When Artemis was launched Nov. 16 for its trip around the moon, it set off so many memories, good and bad.
After men landed on the moon, Grandma Dalman, ever the skeptic, declared it didn’t happen; it was just a hoax.
We laughed.
She said it was staged so the Russians would be fooled, thinking we got to the moon before they did. That fake moon-landing, she claimed, was filmed in some Hollywood studio.
We laughed even louder; she scowled at us.
Was grandma ahead of her time? Was she a pioneering promulgator of the lunatic conspiracy theories that sprout like cave mushrooms these days?
In 1963, I spent the summer in north Alabama with my oldest brother, Jimmy, his wife and baby. Jimmy was in the U.S. Army, serving at Redstone Arsenal base, which is the army’s center for missile and rocket programs.
One day, Jimmy and I visited an outdoor site where the first stage of a giant Saturn rocket was on display. Jimmy said that rocket, or a variation of it, might put men on the moon someday, as President John F. Kennedy had promised. The idea intrigued me, but like grandma I was skeptical. How could they possibly do that? But they sure enough did, and a Saturn V rocket made it possible (unless, of course, the “landing” took place in a Hollywood studio).
A few months after my Alabama summer, President Kennedy was assassinated. His promise of a moon landing persisted.
On the night of July 20, 1969, my family members and I were “glued” to our outdated clunky Motorola TV, big as a small cottage, with rabbit ears on top and fuzzy reception, like near-zero visibility in a blizzard. We could hear the voice of Walter Cronkite as he described the moon-landing module dubbed “The Eagle” descending closer, slowly, slowly to the lunar surface.
Holding our breaths, we heard Cronkite say in that authoritative voice of his: “The Eagle has landed!”
We cheered, then peered into the TV-screen snowstorm, hoping to see something, anything. Lo and behold, we saw a ghostly-white human climbing down a small ladder to stand on the moon. Then we heard the voice of that astronaut, Neil Armstrong: “That’s one small step for man, one giant leap for mankind.”
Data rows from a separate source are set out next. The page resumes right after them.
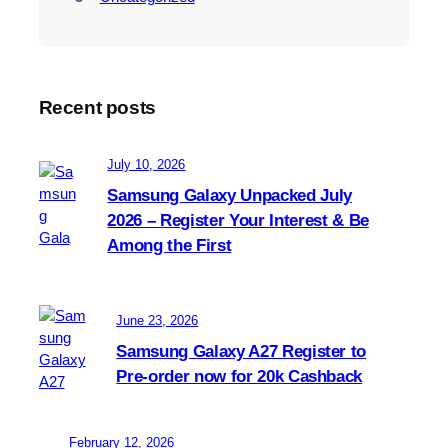
Recent posts
July 10, 2026
Samsung Galaxy Unpacked July
2026 – Register Your Interest & Be
Among the First
June 23, 2026
Samsung Galaxy A27 Register to
Pre-order now for 20k Cashback
February 12, 2026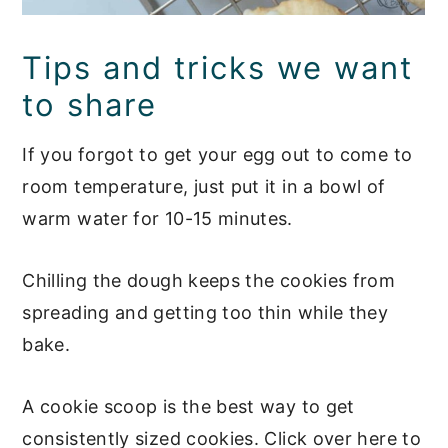
Tips and tricks we want
to share
If you forgot to get your egg out to come to
room temperature, just put it in a bowl of
warm water for 10-15 minutes.
Chilling the dough keeps the cookies from
spreading and getting too thin while they
bake.
A cookie scoop is the best way to get
consistently sized cookies. Click over here to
We cheered again; we clapped.
“They did it! They’re on the MOON!”
Good thing Grandma wasn’t in that living room, scowling at the TV set, shaking her head no.
Since the moon landing, there have been so many astonishing accomplishments in space: astronauts orbiting Earth for months at a time, in some cases up to a year; visual planetary explorations by wondrous space probes; landings on Mars; super telescopes that can “see” deep into the universe.
Then there were the catastrophes. Three astronauts died in 1967 during a test when a flash fire swept through their command module.
On Jan. 28, 1986 (my 38th birthday), I was in my Alexandria office, working on a news story when someone shouted in alarm, “That space shuttle exploded!” We all rushed to the lobby and gawked at the TV. It’s one of those few moments in life when you remember exactly where you were so vividly that it’s as if you are still there, inside that moment.
Speechless, we learned the space shuttle Challenger exploded after being launched, killing all seven aboard – six astronauts and their special guest traveler, Christa McAuliffe, a Florida school teacher. Her eager young students were proudly watching the lift-off when they realized something went wrong. On TV, their happy faces clouded over with puzzlement, turning to shock, then horror and sadness.
“Houston, we have a problem,” said one of the engineers in the NASA control center. A grim understatement if ever there was one.
May space exploration continue. But let us hope we humans at long last learn to respect and nurture this planet, Earth, before we colonize and befoul a planet somewhere else.